Hayatımızı fark etmediğimiz pek çok psikolojik alt yapı yönetir. Seçimlerimizde, inançlarımızda, yaşam tarzımızda hayatımızın her noktasında etkilidir bu psikolojik etkiler, fenomenler. Bazen karşımızdakinin bize garip gelen bir davranışı ya da kendimizin “ bunu şimdi niye yaptım ben” dedirten davranışlarımız... Tamamı bu psikolojik alt yapılar sebebi ile gerçekleşir.
Örneğin, hangimiz bir odadan başka bir odaya geçtiğimizde o odaya geliş sebebimizi unutup “ Acaba bu odaya niye gelmiştim?”, diye düşünmemişizdir. Hepimizin başına gelen ve dalgınlığımıza kızıp, erken mi bunuyorum acaba diye endişeye düştüğümüz bu durumun adına uzmanlar “ Kapı Eşiği Etkisi” adını veriyorlar. Bu etkinin sebebi basit bir açıklama ile yeni bir mekana geçtiğimizde beynimizin yeni bir uyum süreci başlatması ve bu yeni uyum sürecinin geçici bir hafıza kaybı etkisi yaratmasıdır. Yani anahtarlarınızı almak için oturma odasına gittiğinizde oraya niye geldiğinizi unuttuysanız kendinize kızmayın, biraz süre verin.

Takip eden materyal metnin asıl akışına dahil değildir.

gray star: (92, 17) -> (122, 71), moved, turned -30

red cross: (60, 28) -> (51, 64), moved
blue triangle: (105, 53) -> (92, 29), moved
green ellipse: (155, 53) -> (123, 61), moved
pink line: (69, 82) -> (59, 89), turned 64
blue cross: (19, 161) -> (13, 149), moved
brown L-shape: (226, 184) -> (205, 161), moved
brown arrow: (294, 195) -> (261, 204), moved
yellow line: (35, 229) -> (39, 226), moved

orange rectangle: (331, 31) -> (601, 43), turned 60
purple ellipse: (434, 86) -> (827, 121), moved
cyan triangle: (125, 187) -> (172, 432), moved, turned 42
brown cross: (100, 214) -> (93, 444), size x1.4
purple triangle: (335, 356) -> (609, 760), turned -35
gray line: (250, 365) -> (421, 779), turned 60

Spot Işığı Etkisi ise kişinin diğer insanların kendi üzerindeki dikkatlerinin olduğundan fazla algılaması, hissetmesi olarak açıklanabilir. Bütün olayları devamlı kendi gözümüzden görme eğilimindeki aşırılık sonuç olarak bu etkiyi doğurur. Kendi dünyamıza fazla odaklanmış olmamız başkalarının bakış açılarına karşı dikkatimizin dağınık olmasına neden olur. Bu etki en fazla ergenlerde ve zihinsel gelişimi ergenlikten çıkamamış yetişkinlerde özellikle görülür. Ergenlerin fiziksel kusurlarını veya çekiciliklerini abartılı olarak hissetmeleri ve yaş ilerledikçe insanın bu özelliklerine odaklanmasının nedeni işte, spot ışığı etkisi...

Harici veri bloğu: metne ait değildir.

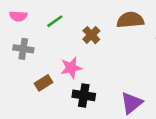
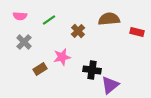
gray cross: (23, 49) -> (24, 42), turned 35
black cross: (84, 95) -> (92, 70), moved

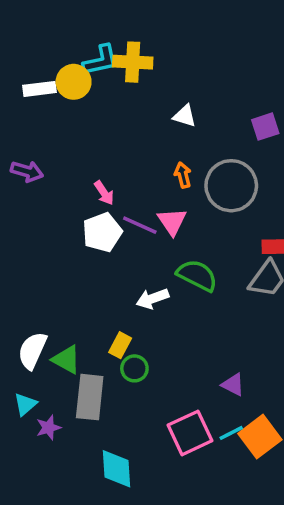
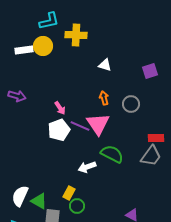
cyan L-shape: (100, 60) -> (49, 21), moved
gray circle: (231, 186) -> (131, 104), size x0.6
pink triangle: (172, 222) -> (98, 124), size x1.4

Litvanyalı psikolok Bluma Zeigarnik hafıza üzerine 1927 yılında başlattığı çalışmalarda bitmemiş işlerin, eylemlerin, tamamlanan ve biten işlere göre daha fazla hatırlandığını gösteren bir çalışma yürüttü. Sonra aradan yıllar geçti ve 2000’lerin insanı Zeigarnik Etkisi adı verilen, hafıza ve öğrenme üzerine büyük bir buluş olan bu etkiyi ‘ yarım kalan aşkların neden daha fazla akılda kaldığını’ açıklamak üzerine kullandı. Bir kitabı bitirdiğimizde aklımızda neden hiçbirşeyin kalmadığını açıklamak için kullanabilirdi; ya da bir dersi son gün çalışıp bitirmek yerine peryodlarla çalışmanın öğrenmeye daha fazla etkisi olduğu şeklinde de açıklayabilirlerdi. Ama günümüz insanı bu bilgiyi sadece aşk acısına indirgeyerek neye önem verdiğinin ip ucunu vermiş oldu.

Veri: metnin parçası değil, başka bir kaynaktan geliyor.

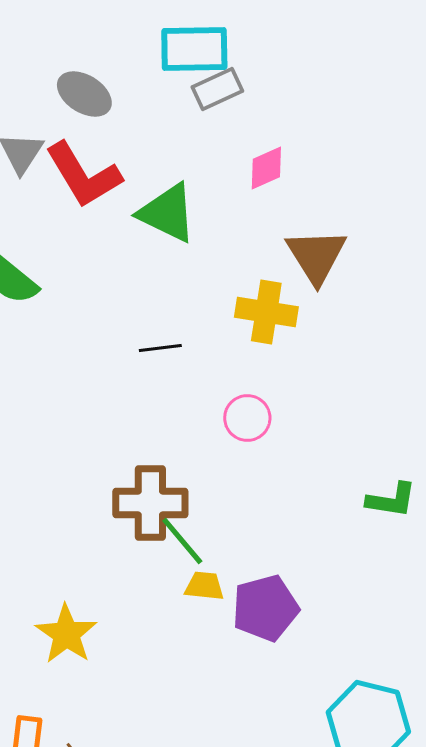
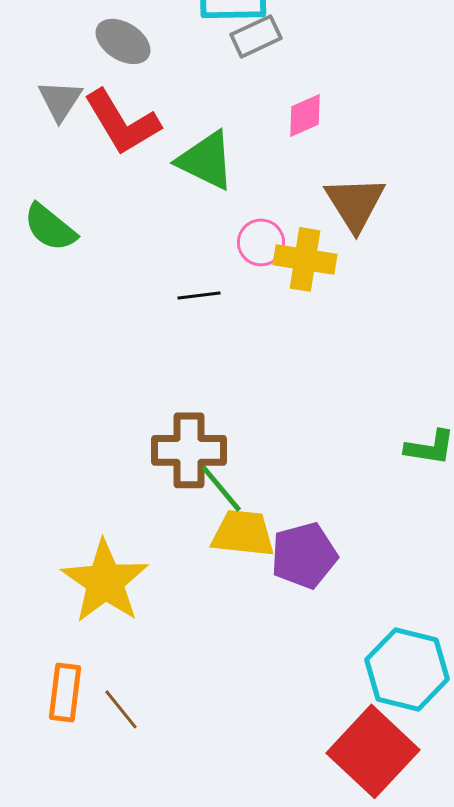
pink circle: (247, 418) -> (261, 242), moved
yellow trapezoid: (204, 586) -> (243, 533), size x1.6
yellow star: (66, 634) -> (105, 581), size x1.4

Yıllar geçtikçe eşlerin birbirlerine benzediklerini bilirsiniz. Akraba olmasalar bile eşler arasında benzer yüz ifadeleri oluşmaya başlar. Özellikle iyi geçinen, sevgi dolu eşler bir süre sonra ikiz gibi gezerler. Ya da şu sözü duydunuz mu hiç; “ Taklit etmek yalakalığın en iyi şeklidir.”. Bu ifadelerin geçerli olduğunu kanıtlayan bir fenomen, psikolojik etki olan Bukalemun etkisi bize sosyalleşmek adına insanların birbirlerinin davranışlarını, mimiklerini, konuşma tonlarını v.b. kişisel ifade ve hareketleri taklit ettiğini kanıtlar. Bunu tüm insanlar bilinçsiz bir şekilde yapmaktadır. İyi arkadaşlar bir süre sonra aynı anda kalkar, aynı anda başını bir noktaya çevirir, ortadaki salataya aynı anda çatal batırır gibi. Uzun zaman birlikte olan eşlerde bu mimik ifadelerinin aynılığı sebebi ile aynı yüz ifadelerini almaya başlarlar. Bukalemun etkisi insan ilişkileri açısından olumlu bir psikolojik etkidir. Üstelik çalışmalar taklit edilen insanın da farkında olmadan kendini taklit edene olumlu duygular geliştirdiğini göstermiştir. Yani herkes mutlu...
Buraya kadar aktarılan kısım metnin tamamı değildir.